The ABCD study of Adolescent Brain Cognitive Development is the largest long-term study of brain development and child health, reaching 11,878 children. The study showed an increased risk of children with psychosis when their mother used cannabis while pregnant. In another study, children aged 3 – 6 were more likely to have anxiety, aggression, and hyperactivity if mothers used cannabis while pregnant.
Marijuana-related hospital encounters in children under the age of 6 increased 13.3-fold in 2018 compared to 2004, with 15% requiring intensive care treatment. Pregnant women should not use cannabis products. Cannabis products should be locked away from children.
5. Drug Interactions
While drug prevention experts focus on youth, adults should also be aware of health risks, especially if they take other medications. Both THC and CBD are metabolized by the cytochrome P450 system and, therefore, may interact with many medications. Examples include Benadryl, Flexeril, Lexapro, Lyrica, Seroquel, Xanax, Zoloft, and Zyrtec. THC and CBD used in combination with blood thinners present a risk of spontaneous bleeding. It is recommended to use medication interaction checkers that include cannabis or cannabidiol (such as the one available for free at Drugs.com).

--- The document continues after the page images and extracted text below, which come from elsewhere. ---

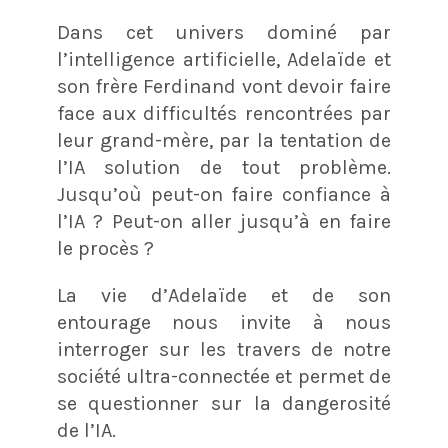
Dans cet univers dominé par
l’intelligence artificielle, Adelaïde et
son frère Ferdinand vont devoir faire
face aux difficultés rencontrées par
leur grand-mère, par la tentation de
l’IA solution de tout problème.
Jusqu’où peut-on faire confiance à
l’IA ? Peut-on aller jusqu’à en faire
le procès ?
La vie d’Adelaïde et de son
entourage nous invite à nous
interroger sur les travers de notre
société ultra-connectée et permet de
se questionner sur la dangerosité
de l’IA.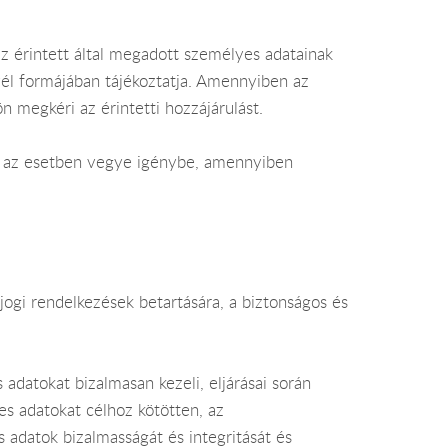
az érintett által megadott személyes adatainak
evél formájában tájékoztatja. Amennyiben az
n megkéri az érintetti hozzájárulást.
ban az esetben vegye igénybe, amennyiben
jogi rendelkezések betartására, a biztonságos és
adatokat bizalmasan kezeli, eljárásai során
es adatokat célhoz kötötten, az
es adatok bizalmasságát és integritását és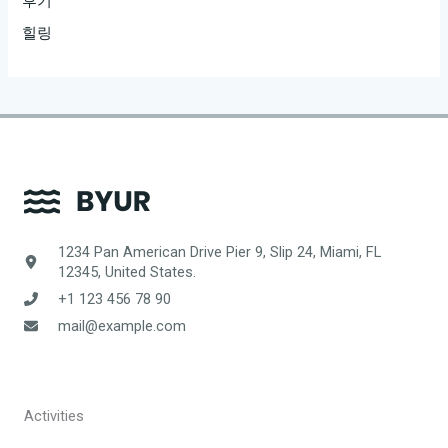
후기
힐링
1234 Pan American Drive Pier 9, Slip 24, Miami, FL
12345, United States.
+1 123 456 78 90
mail@example.com
Activities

6. Cannabis Hyperemesis Syndrome
Cannabis Hyperemesis Syndrome (CHS) is associated with long-term cannabis use, typically of smoked product. The symptoms of CHS have been described as “scromiting,” screaming, and vomiting. There are reported deaths with CHS caused by electrolyte imbalance. This problem is based on the inundation of THC on the cannabinoid receptors over a long period causing the neurons to act irradicably. The cure for cannabis hyperemesis syndrome is the cessation of marijuana use, which is easier said than done since people with this disorder most likely have an addiction.
7. Heart and Lung Health
Patients with cardiovascular disease should be cautioned about cannabis use related to their individual medical diagnosis, per the American Heart Association. This follows as high potency THC behaves as a stimulant. There are associations with heart attack, stroke, and irregular heart rhythms. Smoking and vaping any product is detrimental to pulmonary health. Smoked cannabis products can contain similar toxins to tobacco products. In fact, vaping cannabis is worse for the lungs than tobacco. A marijuana joint produces 3.5 times as much secondhand smoke as a Marlboro cigarette.
8. Cannabis and Pain
Most people who use marijuana as medicine claim it helps with pain. However, cannabis is contraindicated in patients who have an opioid use disorder according to the American Society of Addiction Medicine. Concurrent marijuana and long-term opioid use does not improve pain. Cannabis use increased the risk of opioid use disorder in a study of 34,653 participants.
There is false and dangerous messaging that marijuana is good for seizures. In fact, it decreases the seizure threshold and increases the risk of seizures. CBD, cannabidiol, is available in prescription form as Epidiolex and is recommended for a select subset of babies with a rare seizure disorder called Dravet Syndrome or Lennox-Gastaut Syndrome. These babies are not smoking pot or using any type of THC product. CBD is pharmacologically distinct from THC.
10. Drugged Driving
Drugged driving is a public health issue that is growing. A study of 191 regular cannabis users measured a composite driving score after smoking delta-9-THC cigarettes. Driving scores diminished 30 minutes and 90 minutes after smoking THC. It took 4.5 hours to return to baseline. Overall, marijuana users were about 25% more likely to be involved in a crash than drivers with no evidence of marijuana use. The National Highway Traffic Safety Administration published information on Drug-Impaired Driving.
As is the case with alcohol, tobacco, and opioids, there are health risks associated with cannabis use. What makes marijuana unique today is that the public is unaware of the many risks. Consumers deserve to know the risk of cannabis, especially the new high potent THC products. An educated public makes informed decisions.